Il che potrebbe significare che, fatta salva la condanna per tutte le azioni che portano alla morte di civili, anche a sinistra forse facciamo un po' fatica a mantenere una prospettiva minimamente obiettiva sulla questione.

Quasi si fosse davanti a una guerra tra stati sovrani e non all'occupazione militare ed economica e al sequestro politico di oltre l'80% del territorio di uno stato a cui non è concesso di costituirsi come tale, il cui potenziale primo ministro è esiliato agli arresti domiciliari e il cui popolo, ridotto all'immobilità e alla povertà, ha il dubbio onore di contribuire per oltre il 75% alle vittime (quasi tutte civili) del conflitto. Se questa è una guerra mi sa che il giorno che la spiegavano a scuola dormivo, e mi vien voglia di andarmi a leggere la definizione. Che però non mi aiuta a capire.

Magari esagero, la situazione è più complessa eccetera, ma quando leggo su un giornale di area centrosinistra che "dall'inizio di marzo ottanta palestinesi sono rimasti uccisi a causa dell'intifada" (visto da qui sono gli israeliani che sparano ad altezza d'uomo, e semmai l'intifada è la reazione) non mi chiedo tanto se la causa di questi atteggiamenti un po' bizzarri sia l'informazione, quanto in base a che logica stiamo ragionando un po' tutti, compreso il giornalista che ha redatto la news.

Per il resto, mi sembra ozioso discutere delle ragioni del conflitto - e non era questa la mia intenzione - a meno di partire dalle risoluzioni ONU numero 242 e numero 1402. E mi pare che l'unica domanda che ha senso farsi sia "cosa sarebbe successo se nel 1967 o in uno qualunque degli anni successivi Israele avesse deciso di non continuare a violare il diritto internazionale e si fosse ritirata dai territori"?

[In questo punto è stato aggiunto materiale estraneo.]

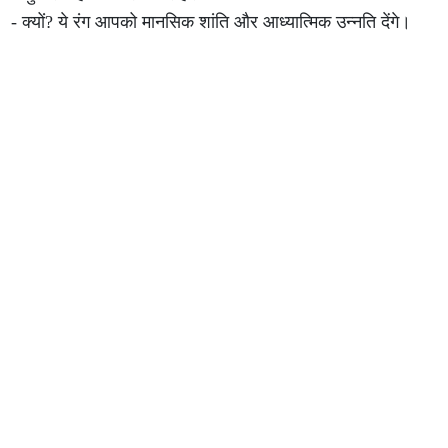
- क्यों? ये रंग आपको मानसिक शांति और आध्यात्मिक उन्नति देंगे।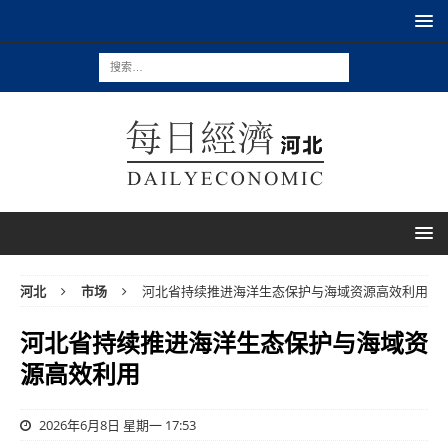
河北
市场
河北省持续推进海洋生态保护与海域资源高效利用
河北省持续推进海洋生态保护与海域资
源高效利用
2026年6月8日 星期一 17:53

Magari invece è questa la domanda oziosa, e sono io che vedo le cose a rovescio. Ma resta a girarmi in testa un vago, malizioso ed estremamente spiacevole sospetto, che spero proprio sia sbagliato: non sarà che il nostro giudizio è un po' influenzato dal fatto di vedere delle persone dai tratti somatici mediorientali così simili ai terroristi che vediamo sui TG (anche se i palestinesi non sono affatto un popolo fondamentalista) che fanno saltare in aria quartieri bianchi e occidentali? Non è che quello a cui stiamo assistendo prende neanche troppo simbolicamente l'aspetto di una minaccia al nostro stile di vita?

E se così per caso fosse, non sarà opportuno cercare un punto di vista un po' più utile a comprendere che qui la questione non è religiosa ma politica ed economica, e magari decidersi ad accettare che l'unico modo di uscirne è costringere Israele a ritirarsi da tutti i territori occupati?